Páramo (Spanish pronunciation: [ˈpaɾamo]) may refer to a variety of alpine tundra ecosystems located in the Andes Mountains in South America. Some ecologists describe the páramo broadly as "all high, tropical, montane vegetation above the continuous timberline". A narrower term classifies the páramo according to its regional placement in the northern Andes of South America and adjacent southern Central America. The páramo is the ecosystem of the regions above the continuous forest line, yet below the permanent snowline. It is a "Neotropical high mountain biome with a vegetation composed mainly of giant rosette plants, shrubs and grasses". According to scientists, páramos may be "evolutionary hot spots", meaning that they are among the fastest evolving regions on Earth.
Location
The Northern Andean Páramo global ecoregion includes the Cordillera Central páramo (Ecuador, Peru), Santa Marta páramo (Colombia), Cordillera de Merida páramo (Venezuela) and Northern Andean páramo (Colombia, Ecuador) terrestrial ecoregions. The Costa Rican páramo in Costa Rica and Panama is another páramo ecoregion. In the strictest sense of the term, all páramo ecosystems are in the Neotropics, specifically South and Central America. Scattered throughout the regions between 11°N and 8°S latitudes, these ecosystems are mainly in the northwest corner of South America, in Colombia, Ecuador, Peru, and Venezuela.

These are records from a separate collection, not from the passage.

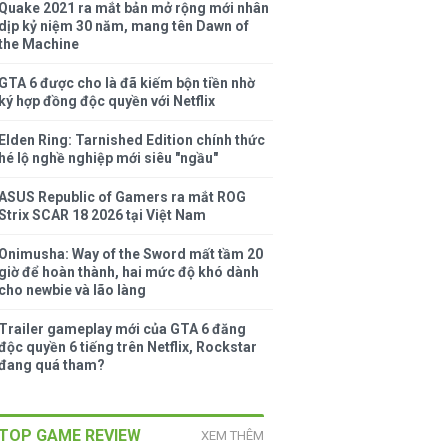
Quake 2021 ra mắt bản mở rộng mới nhân
dịp kỷ niệm 30 năm, mang tên Dawn of
the Machine
GTA 6 được cho là đã kiếm bộn tiền nhờ
ký hợp đồng độc quyền với Netflix
Elden Ring: Tarnished Edition chính thức
hé lộ nghề nghiệp mới siêu "ngầu"
ASUS Republic of Gamers ra mắt ROG
Strix SCAR 18 2026 tại Việt Nam
Onimusha: Way of the Sword mất tầm 20
giờ để hoàn thành, hai mức độ khó dành
cho newbie và lão làng
Trailer gameplay mới của GTA 6 đăng
độc quyền 6 tiếng trên Netflix, Rockstar
đang quá tham?
TOP GAME REVIEW
XEM THÊM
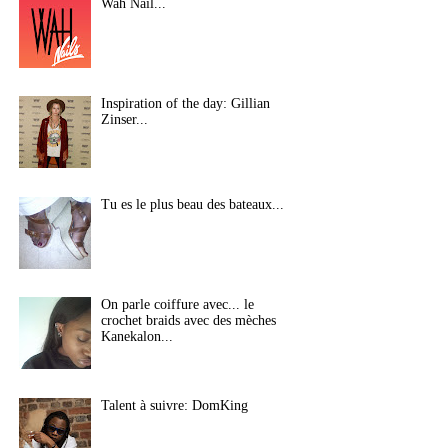
Wah Nail...
Inspiration of the day: Gillian
Zinser...
Tu es le plus beau des bateaux...
On parle coiffure avec... le
crochet braids avec des mèches
Kanekalon...
Talent à suivre: DomKing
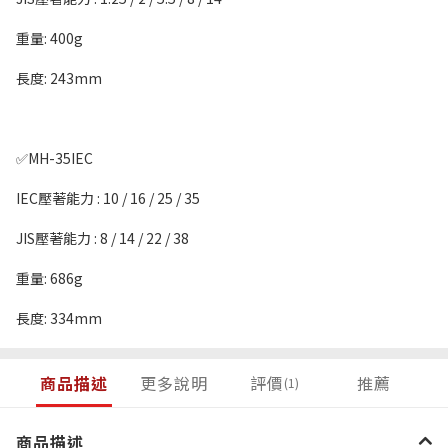
重量: 400g
長度: 243mm
✅MH-35IEC
IEC壓著能力 : 10 / 16 / 25 / 35
JIS壓著能力 : 8 / 14 / 22 / 38
重量: 686g
長度: 334mm
商品描述
更多說明
評價
推薦
(1)
商品描述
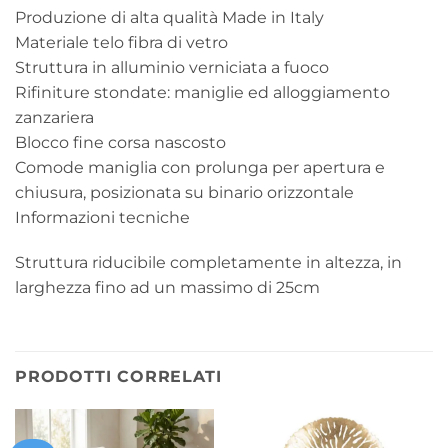
Produzione di alta qualità Made in Italy
Materiale telo fibra di vetro
Struttura in alluminio verniciata a fuoco
Rifiniture stondate: maniglie ed alloggiamento
zanzariera
Blocco fine corsa nascosto
Comode maniglia con prolunga per apertura e
chiusura, posizionata su binario orizzontale
Informazioni tecniche
Struttura riducibile completamente in altezza, in
larghezza fino ad un massimo di 25cm
PRODOTTI CORRELATI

In Venezuela, the páramo occurs in the Cordillera de Mérida. Páramo ecosystems are also found in the Sierra Nevada de Santa Marta in Colombia, and in the regions of Huehuetenango and El Quiché of Guatemala in the Sierra de los Cuchumatanes. The Cordillera de Talamanca of Costa Rica and the westernmost part of Panama has páramo. In northern Ecuador, the Guandera Biological Station is a fairly undisturbed páramo ecosystem.